Die Vorfreude auf ein letztes normales Fußballspiel vor vollen Rängen währte bei Eintracht Frankfurt nur wenige Stunden. Nach einer Neubewertung der Lage verfügte das Gesundheitsamt der Mainmetropole am Mittwochabend wegen der Ausbreitung des neuen Coronavirus doch noch einen Zuschauerausschluss für das Achtelfinal-Hinspiel der Hessen gegen den FC Basel am Donnerstag (18.55 Uhr/DAZN).

"Wir bedauern das sehr, aber wir haben auch stets betont, dass wir jede behördliche Anordnung aufgrund veränderter Voraussetzungen akzeptieren, da die Gesundheit unserer Fans und Besucher absolute Priorität hat", kommentierte Eintracht-Vorstand Axel Hellmann die revidierte Entscheidung.

Am Mittwochmorgen hatte die Behörde noch grünes Licht für eine Austragung der Partie vor einer stimmungsvollen Kulisse gegeben. Vier Stunden später war es damit vorbei. Auch ohne Fans will der Vorjahreshalbfinalist mit Herz und Leidenschaft die Weichen für den Einzug ins Viertelfinale stellen.

Personell kann die Eintracht aus dem Vollen schöpfen kann. "Bis auf die Langzeitverletzten sind alle Mann an Bord", berichtete Eintracht-Trainer Adi Hütter. Dass Basel wegen der Unterbrechung der nationalen Liga seit zwei Wochen kein Pflichtspiel mehr bestritten hat, bezeichnete Mittelfeldspieler Djibril Sow als Vorteil. "Aber wir können uns nicht darauf verlassen", mahnte der Schweizer. Ähnlich sieht es Hütter, der warnte: "Das ist eine sehr routinierte Mannschaft und ein großer Verein in der Schweiz."

Immerhin kennt er den Gegner aus seiner Zeit als Trainer der Young Boys Bern sehr gut. "Sie haben Spieler mit viel Erfahrung in ihren Reihen, wie beispielsweise Valentin Stocker, Fabian Frei oder Taulant Xhaka", zählte Hütter auf.

Dass die Hessen nun auf die Unterstützung ihrer Fans verzichten müssen, macht die Aufgabe nicht leichter.

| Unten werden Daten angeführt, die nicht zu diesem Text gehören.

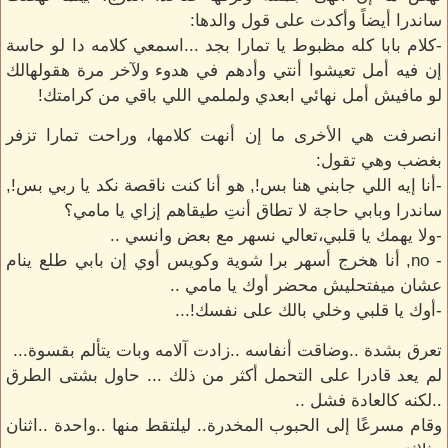
ساندرا أيضاً وأكدت على قول والدها:
-كلام بابا كله مظبوط يا تمارا بجد ...اسمعي كلامه دا لو حاسة
إن فيه أمل تعيشوا أنتي وأدهم في هدوء ولآخر مرة هقولهالك
لو مافيش أمل نهائي ابعدي ولملمي اللي باقي من كرامتك!
انصرفت هي الأخرى ما إن أنهت كلامها، وراحت تمارا تزفر
بغضب وهي تقول:
-أنا إيه اللي جابني هنا بس!, هو أنا كنت ناقصة نكد يا ربي بس!,
ساندرا وبابي حاجة لا تطاق أنتِ طيقاهم إزاي يا مامي؟
-ولا يهمك يا قلبي،تعالي نسهر مع بعض وانسي ..
- no, أنا هخرج أسهر برا شوية وكويس أوي إن بابي طلع ينام
عشان ميفتحليش محضر أوك يا مامي ..
-أوك يا قلبي وخلي بالك على نفسك!...
تعرق بشدة ..وضاقت أنفاسه ..زادت آلامه وبات يتألم بقسوة...
لم يعد قادرا على التحمل أكثر من ذلك ... حاول بشتى الطرق
..لكنه كالعادة فشل ..
وقام مسرعًا إلى الحبوب المخدرة.. ليلتقط منها ..واحدة ..اثنان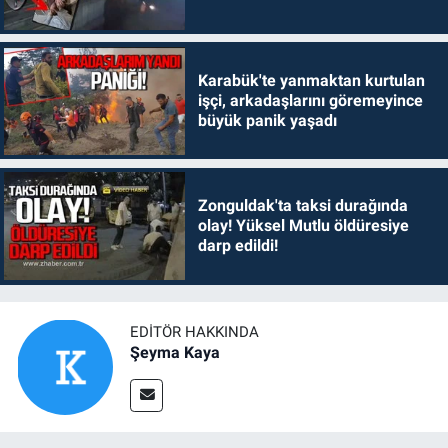
Karabük'te yanmaktan kurtulan
işçi, arkadaşlarını göremeyince
büyük panik yaşadı
Zonguldak'ta taksi durağında
olay! Yüksel Mutlu öldüresiye
darp edildi!
EDITÖR HAKKINDA
Şeyma Kaya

Nach Angaben des Vereins führte eine neue Infektionslage des Coronavirus, "insbesondere im Kanton Basel und dem angrenzenden französischen Elsass", zur Kehrtwende des Gesundheitsamtes bei der Bewertung der Situation. Am Morgen hatte der Leiter der Behörde, René Gottschalk, mit Blick auf das Spiel noch erklärt: "Die statistische Wahrscheinlichkeit, dass man sich infizieren kann, liegt bei Null."

Wenige Stunden später sah die Situation jedoch bereits ganz anders aus: In der Schweiz seien die Infektionen innerhalb eines Tages um 35 Prozent gestiegen, sagte ein Sprecher des Frankfurter Gesundheitsamtes am Abend. Zudem seien die angrenzenden französischen Regionen zum Risikogebiet erklärt worden. Noch am Morgen war als Argument angeführt worden, viele Schweizer Fans seien bereits auf dem Weg Richtung Frankfurt. Bedeutet das nun ein steigendes Risiko für die Rhein-Main-Region? Ein Teil der Fans sei vor dem Anstieg in ihrer Heimat aufgebrochen, meinte Gottschalk.

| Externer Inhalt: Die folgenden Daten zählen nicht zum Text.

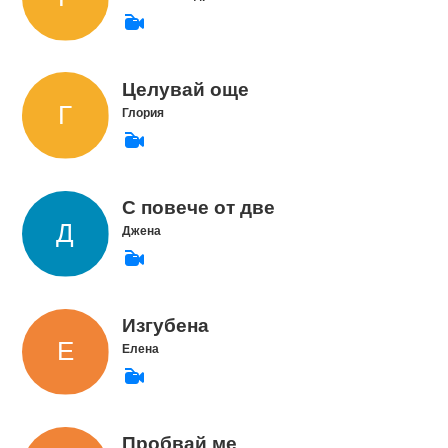
Целувай още
Глория
С повече от две
Джена
Изгубена
Елена
Пробвай ме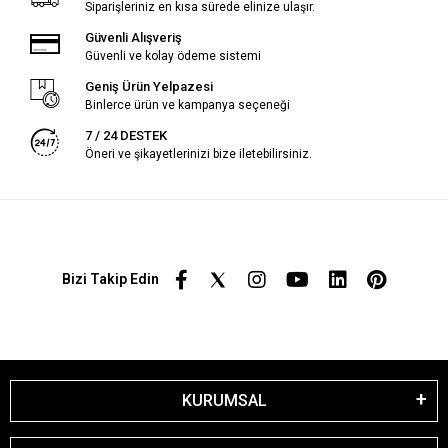
Siparişleriniz en kısa sürede elinize ulaşır.
Güvenli Alışveriş
Güvenli ve kolay ödeme sistemi
Geniş Ürün Yelpazesi
Binlerce ürün ve kampanya seçeneği
7 / 24 DESTEK
Öneri ve şikayetlerinizi bize iletebilirsiniz.
Bizi Takip Edin
KURUMSAL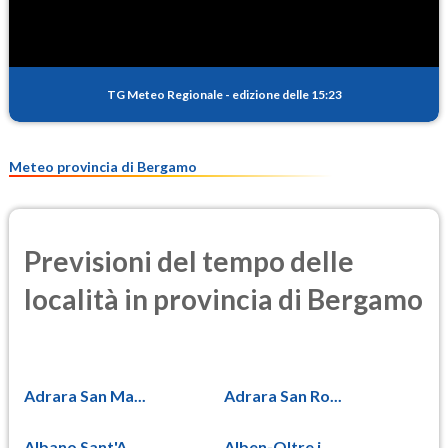
TG Meteo Regionale
-
edizione delle 15:23
Meteo provincia di Bergamo
Previsioni del tempo delle
località in provincia di Bergamo
Adrara San Ma...
Adrara San Ro...
Albano Sant'A...
Alben-Oltre i...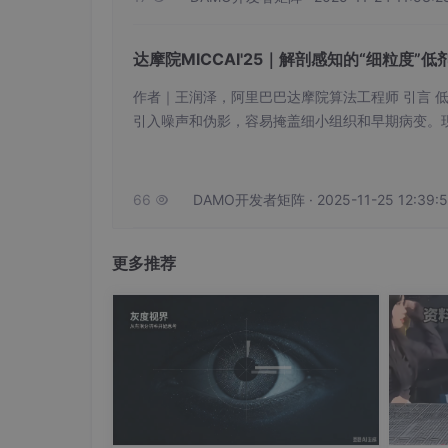
进而将淋巴站从CT图像中crop出来，结合其内
淋巴结临床相关特征（如形态学和组学特征）的显
通过直接端到端深度学习
达摩院MICCAI'25｜解剖感知的“细粒度”低
方法上，考虑到
淋巴站的转移状态由其内部淋
作者｜王润泽，阿里巴巴达摩院算法工程师 引言 低剂量CT在降低辐射剂量的同时会
数，引导网络关注到淋巴站内部的淋巴结区域。
引入噪声和伪影，容易掩盖细小组织和早期病变。
人体组织的解剖语义信息，可能会导致次优的降噪
噪等。 本文提出了一种新的方法ALDEN （Anatomy-aware Low-dose CT DENoisin
g framework）将预训练视觉模型的语义特征与对
此外，考虑到不同淋巴站具有不同的
大小、位
66
DAMO开发者矩阵 · 2025-11-25 12:39:

站
感知
混合专家模型
，
来引导
每个专家
专注学
上，取得了良好的表现。
更多推荐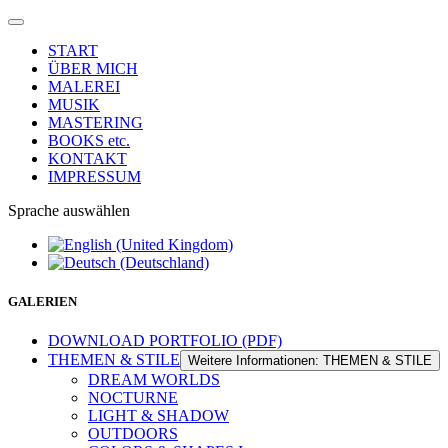
START
ÜBER MICH
MALEREI
MUSIK
MASTERING
BOOKS etc.
KONTAKT
IMPRESSUM
Sprache auswählen
GALERIEN
DOWNLOAD PORTFOLIO (PDF)
THEMEN & STILE
Weitere Informationen: THEMEN & STILE
DREAM WORLDS
NOCTURNE
LIGHT & SHADOW
OUTDOORS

Für das Spiel waren 47 000 Tickets verkauft worden. Eintracht-Vorstand Hellmann kündigte an, dass die Kosten zurückerstattet werden. Für den Verein wird das Achtelfinale damit zum Verlustgeschäft. Immer noch offen ist, wo das Rückspiel (19. März) stattfindet, Eine Austragung in Basel hatte die Kantonspolizei verboten.

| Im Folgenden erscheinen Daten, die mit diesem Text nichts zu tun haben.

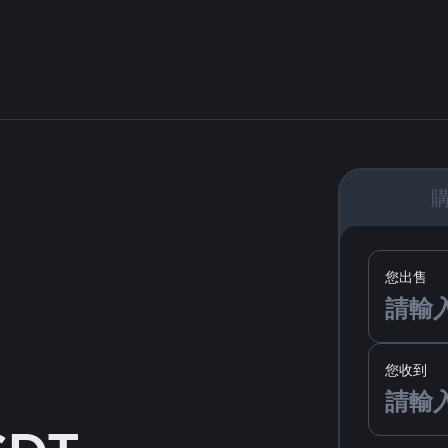
您出售
您收到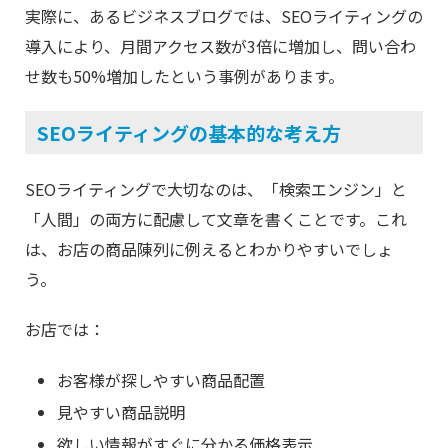
実際に、あるビジネスブログでは、SEOライティングの
導入により、月間アクセス数が3倍に増加し、問い合わ
せ数も50%増加したという事例があります。
SEOライティングの基本的な考え方
SEOライティングで大切なのは、「検索エンジン」と
「人間」の両方に配慮して文章を書くことです。これ
は、お店の商品陳列に例えるとわかりやすいでしょ
う。
お店では：
お客様が探しやすい商品配置
見やすい商品説明
欲しい情報がすぐに分かる価格表示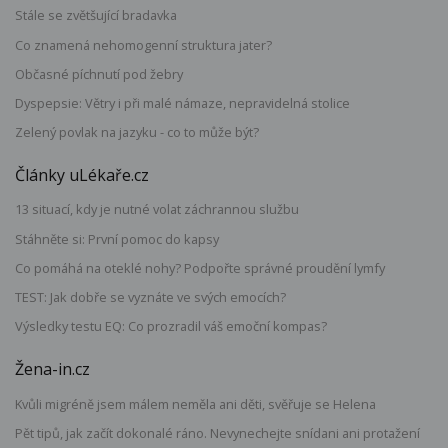
Stále se zvětšující bradavka
Co znamená nehomogenní struktura jater?
Občasné píchnutí pod žebry
Dyspepsie: Větry i při malé námaze, nepravidelná stolice
Zelený povlak na jazyku - co to může být?
Články uLékaře.cz
13 situací, kdy je nutné volat záchrannou službu
Stáhněte si: První pomoc do kapsy
Co pomáhá na oteklé nohy? Podpořte správné proudění lymfy
TEST: Jak dobře se vyznáte ve svých emocích?
Výsledky testu EQ: Co prozradil váš emoční kompas?
Žena-in.cz
Kvůli migréně jsem málem neměla ani děti, svěřuje se Helena
Pět tipů, jak začít dokonalé ráno. Nevynechejte snídani ani protažení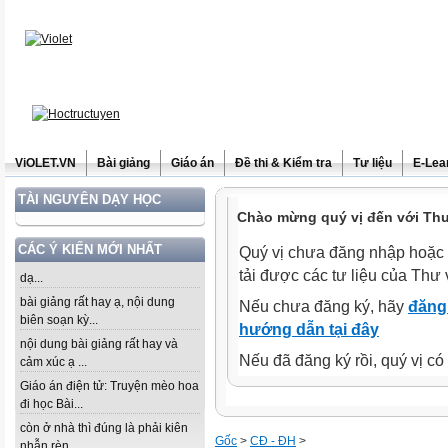
ViOLET.VN
Bài giảng
Giáo án
Đề thi & Kiểm tra
Tư liệu
E-Lea
TÀI NGUYÊN DẠY HỌC
Chào mừng quý vị đến với Thư 
CÁC Ý KIẾN MỚI NHẤT
Quý vị chưa đăng nhập hoặc 
tải được các tư liệu của Thư 
dạ...
bài giảng rất hay ạ, nội dung
Nếu chưa đăng ký, hãy
đăng 
biên soạn kỳ...
hướng dẫn tại đây
nội dung bài giảng rất hay và
Nếu đã đăng ký rồi, quý vị c
cảm xúc ạ ...
Giáo án điện tử: Truyện mèo hoa
đi học Bài...
còn ở nhà thì đúng là phải kiên
Gốc
>
CĐ - ĐH
>
nhẫn rèn...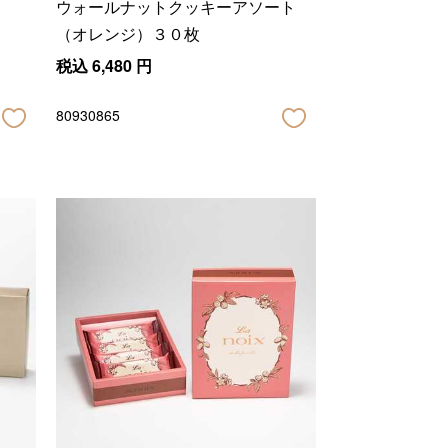
ウォールナットクッキーアソート
（オレンジ）３０枚
税込
6,480
円
80930865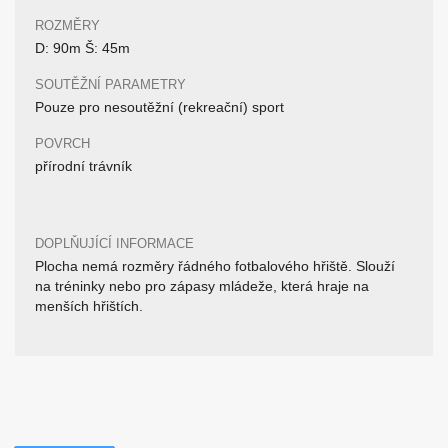
ROZMĚRY
D: 90m Š: 45m
SOUTĚŽNÍ PARAMETRY
Pouze pro nesoutěžní (rekreační) sport
POVRCH
přírodní trávník
DOPLŇUJÍCÍ INFORMACE
Plocha nemá rozměry řádného fotbalového hřiště. Slouží
na tréninky nebo pro zápasy mládeže, která hraje na
menších hřištích.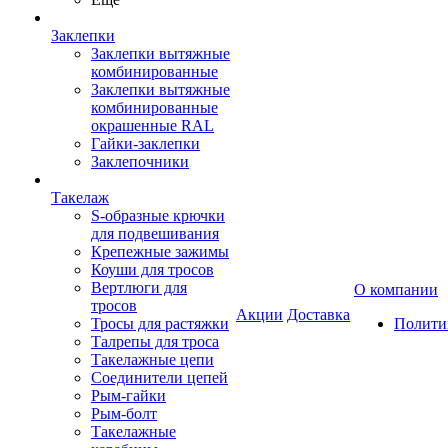
Заклепки
Заклепки вытяжные
комбинированные
Заклепки вытяжные
комбинированные
окрашенные RAL
Гайки-заклепки
Заклепочники
Такелаж
S-образные крючки
для подвешивания
Крепежные зажимы
Коуши для тросов
Вертлюги для
О компании
тросов
Акции
Доставка
Тросы для растяжки
Полити
Талрепы для троса
Такелажные цепи
Соединители цепей
Рым-гайки
Рым-болт
Такелажные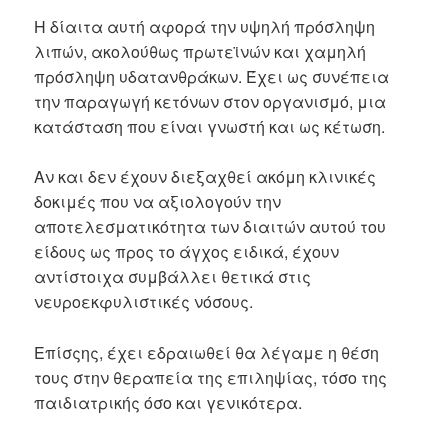
Η δίαιτα αυτή αφορά την υψηλή πρόσληψη
λιπών, ακολούθως πρωτεϊνών και χαμηλή
πρόσληψη υδατανθράκων. Έχει ως συνέπεια
την παραγωγή κετόνων στον οργανισμό, μια
κατάσταση που είναι γνωστή και ως κέτωση.
Αν και δεν έχουν διεξαχθεί ακόμη κλινικές
δοκιμές που να αξιολογούν την
αποτελεσματικότητα των διαιτών αυτού του
είδους ως προς το άγχος ειδικά, έχουν
αντίστοιχα συμβάλλει θετικά στις
νευροεκφυλιστικές νόσους.
Επίσςης, έχει εδραιωθεί θα λέγαμε η θέση
τους στην θεραπεία της επιληψίας, τόσο της
παιδιατρικής όσο και γενικότερα.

Die voraussichtlichen Aufstellungen: Frankfurt: Trapp - Ndicka, Abraham, Hinteregger, Toure - Chandler, Sow, Rode, Kostic - Kamada - Silva. - Basel: Omlin - Widmer, Comert, Alderete, Riveros - Xhaka, Frei - Stocker, Campo, Petretta - Ademi. - Schiedsrichter: Ekberg (Schweden).